BEGIN INPUT DATA
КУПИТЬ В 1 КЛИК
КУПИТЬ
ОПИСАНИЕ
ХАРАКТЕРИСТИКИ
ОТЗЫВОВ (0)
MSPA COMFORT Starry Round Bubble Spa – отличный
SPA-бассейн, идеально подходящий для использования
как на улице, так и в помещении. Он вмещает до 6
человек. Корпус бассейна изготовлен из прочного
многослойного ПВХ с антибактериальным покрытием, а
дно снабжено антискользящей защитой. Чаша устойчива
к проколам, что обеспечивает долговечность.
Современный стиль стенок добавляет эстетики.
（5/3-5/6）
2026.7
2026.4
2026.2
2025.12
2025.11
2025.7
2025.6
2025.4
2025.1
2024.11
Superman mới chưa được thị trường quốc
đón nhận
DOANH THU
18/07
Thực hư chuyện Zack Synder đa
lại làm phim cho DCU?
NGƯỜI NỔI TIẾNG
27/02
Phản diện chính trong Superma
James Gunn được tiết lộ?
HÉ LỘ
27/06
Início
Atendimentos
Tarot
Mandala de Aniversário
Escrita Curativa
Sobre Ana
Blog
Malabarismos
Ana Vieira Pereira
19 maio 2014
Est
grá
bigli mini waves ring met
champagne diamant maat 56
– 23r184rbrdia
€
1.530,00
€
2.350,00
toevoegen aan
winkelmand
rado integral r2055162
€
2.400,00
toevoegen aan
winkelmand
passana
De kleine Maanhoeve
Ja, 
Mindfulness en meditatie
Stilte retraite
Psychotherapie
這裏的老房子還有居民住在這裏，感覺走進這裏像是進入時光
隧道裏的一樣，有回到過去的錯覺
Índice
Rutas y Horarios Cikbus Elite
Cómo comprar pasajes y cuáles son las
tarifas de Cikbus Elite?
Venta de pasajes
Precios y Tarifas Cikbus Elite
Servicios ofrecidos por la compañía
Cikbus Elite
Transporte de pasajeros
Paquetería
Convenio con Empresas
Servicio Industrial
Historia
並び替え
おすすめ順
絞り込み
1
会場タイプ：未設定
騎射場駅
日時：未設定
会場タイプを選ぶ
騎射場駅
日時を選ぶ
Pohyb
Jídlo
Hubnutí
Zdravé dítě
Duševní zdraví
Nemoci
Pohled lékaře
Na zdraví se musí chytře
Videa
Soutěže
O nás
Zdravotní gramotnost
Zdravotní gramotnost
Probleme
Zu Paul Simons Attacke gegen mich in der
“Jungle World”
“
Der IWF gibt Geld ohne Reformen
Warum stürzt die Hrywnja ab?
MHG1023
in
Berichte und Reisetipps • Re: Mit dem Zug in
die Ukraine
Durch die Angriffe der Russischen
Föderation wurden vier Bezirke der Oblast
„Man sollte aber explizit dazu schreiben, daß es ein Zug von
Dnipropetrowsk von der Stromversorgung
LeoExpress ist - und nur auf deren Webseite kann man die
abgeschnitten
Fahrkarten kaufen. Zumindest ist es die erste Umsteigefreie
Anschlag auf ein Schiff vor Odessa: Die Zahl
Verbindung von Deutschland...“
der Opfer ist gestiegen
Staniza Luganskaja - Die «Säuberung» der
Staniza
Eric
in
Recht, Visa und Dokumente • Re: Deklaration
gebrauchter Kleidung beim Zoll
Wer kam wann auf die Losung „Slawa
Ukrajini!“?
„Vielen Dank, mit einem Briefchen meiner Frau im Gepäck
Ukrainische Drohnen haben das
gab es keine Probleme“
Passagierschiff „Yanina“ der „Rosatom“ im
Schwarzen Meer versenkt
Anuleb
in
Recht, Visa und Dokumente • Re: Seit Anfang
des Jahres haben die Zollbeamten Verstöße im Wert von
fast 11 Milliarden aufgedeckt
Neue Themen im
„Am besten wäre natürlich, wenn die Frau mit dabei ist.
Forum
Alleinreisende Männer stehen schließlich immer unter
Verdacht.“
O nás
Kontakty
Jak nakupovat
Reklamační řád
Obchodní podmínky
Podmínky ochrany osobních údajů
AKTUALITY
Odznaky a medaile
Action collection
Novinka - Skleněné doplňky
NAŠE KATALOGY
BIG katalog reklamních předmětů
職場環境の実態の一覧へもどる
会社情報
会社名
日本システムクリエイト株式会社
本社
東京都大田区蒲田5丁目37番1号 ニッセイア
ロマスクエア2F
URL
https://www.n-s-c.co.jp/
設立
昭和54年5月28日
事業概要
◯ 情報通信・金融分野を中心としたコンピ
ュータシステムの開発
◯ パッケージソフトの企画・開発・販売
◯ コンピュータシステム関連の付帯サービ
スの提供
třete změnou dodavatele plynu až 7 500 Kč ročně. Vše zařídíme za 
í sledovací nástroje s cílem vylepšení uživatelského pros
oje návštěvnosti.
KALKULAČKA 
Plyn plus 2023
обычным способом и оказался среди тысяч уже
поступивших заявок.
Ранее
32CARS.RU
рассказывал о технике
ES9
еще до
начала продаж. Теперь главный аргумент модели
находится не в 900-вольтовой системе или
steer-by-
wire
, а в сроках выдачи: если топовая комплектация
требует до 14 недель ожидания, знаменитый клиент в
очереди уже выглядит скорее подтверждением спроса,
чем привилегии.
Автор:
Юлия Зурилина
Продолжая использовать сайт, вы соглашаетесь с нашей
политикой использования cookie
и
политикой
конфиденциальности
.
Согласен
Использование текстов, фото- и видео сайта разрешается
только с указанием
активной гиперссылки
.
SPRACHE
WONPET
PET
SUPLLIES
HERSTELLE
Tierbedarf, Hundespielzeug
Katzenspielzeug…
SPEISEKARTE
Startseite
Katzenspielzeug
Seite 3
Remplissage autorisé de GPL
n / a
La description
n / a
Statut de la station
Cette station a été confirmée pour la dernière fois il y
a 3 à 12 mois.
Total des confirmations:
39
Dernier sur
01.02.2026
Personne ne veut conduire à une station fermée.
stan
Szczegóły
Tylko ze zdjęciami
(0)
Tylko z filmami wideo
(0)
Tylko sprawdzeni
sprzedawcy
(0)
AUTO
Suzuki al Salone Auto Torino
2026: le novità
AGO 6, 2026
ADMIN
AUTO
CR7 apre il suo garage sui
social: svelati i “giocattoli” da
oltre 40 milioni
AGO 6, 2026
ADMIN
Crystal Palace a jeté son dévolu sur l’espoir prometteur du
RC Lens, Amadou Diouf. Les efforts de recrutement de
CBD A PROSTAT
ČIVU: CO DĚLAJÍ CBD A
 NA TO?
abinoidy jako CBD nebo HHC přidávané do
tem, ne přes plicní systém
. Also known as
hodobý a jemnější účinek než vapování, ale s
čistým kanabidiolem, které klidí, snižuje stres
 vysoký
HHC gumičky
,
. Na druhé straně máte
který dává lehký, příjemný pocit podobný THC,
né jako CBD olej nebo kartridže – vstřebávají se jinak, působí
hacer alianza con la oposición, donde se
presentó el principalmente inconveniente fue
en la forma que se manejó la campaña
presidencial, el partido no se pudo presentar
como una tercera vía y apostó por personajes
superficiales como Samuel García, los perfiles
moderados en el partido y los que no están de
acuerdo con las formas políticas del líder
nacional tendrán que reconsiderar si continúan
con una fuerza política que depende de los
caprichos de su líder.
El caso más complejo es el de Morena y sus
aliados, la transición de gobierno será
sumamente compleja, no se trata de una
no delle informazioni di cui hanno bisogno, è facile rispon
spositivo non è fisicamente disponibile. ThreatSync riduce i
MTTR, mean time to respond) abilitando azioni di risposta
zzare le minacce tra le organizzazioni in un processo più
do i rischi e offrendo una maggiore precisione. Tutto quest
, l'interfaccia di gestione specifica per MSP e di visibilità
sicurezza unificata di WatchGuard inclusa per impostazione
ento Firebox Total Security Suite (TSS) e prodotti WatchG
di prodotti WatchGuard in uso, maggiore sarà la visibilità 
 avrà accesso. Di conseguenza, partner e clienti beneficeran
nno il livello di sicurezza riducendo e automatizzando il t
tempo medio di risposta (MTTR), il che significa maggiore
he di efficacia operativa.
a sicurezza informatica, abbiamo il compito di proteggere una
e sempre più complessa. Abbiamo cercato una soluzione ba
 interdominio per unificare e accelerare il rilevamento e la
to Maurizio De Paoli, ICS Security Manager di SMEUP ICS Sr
END INPUT DATA
_WORK REQUEST_
Within the material above, find every line containing the word "Cikbus" and copy it.

_ANSWER AREA_
Rutas y Horarios Cikbus Elite
tarifas de Cikbus Elite?
Precios y Tarifas Cikbus Elite
Cikbus Elite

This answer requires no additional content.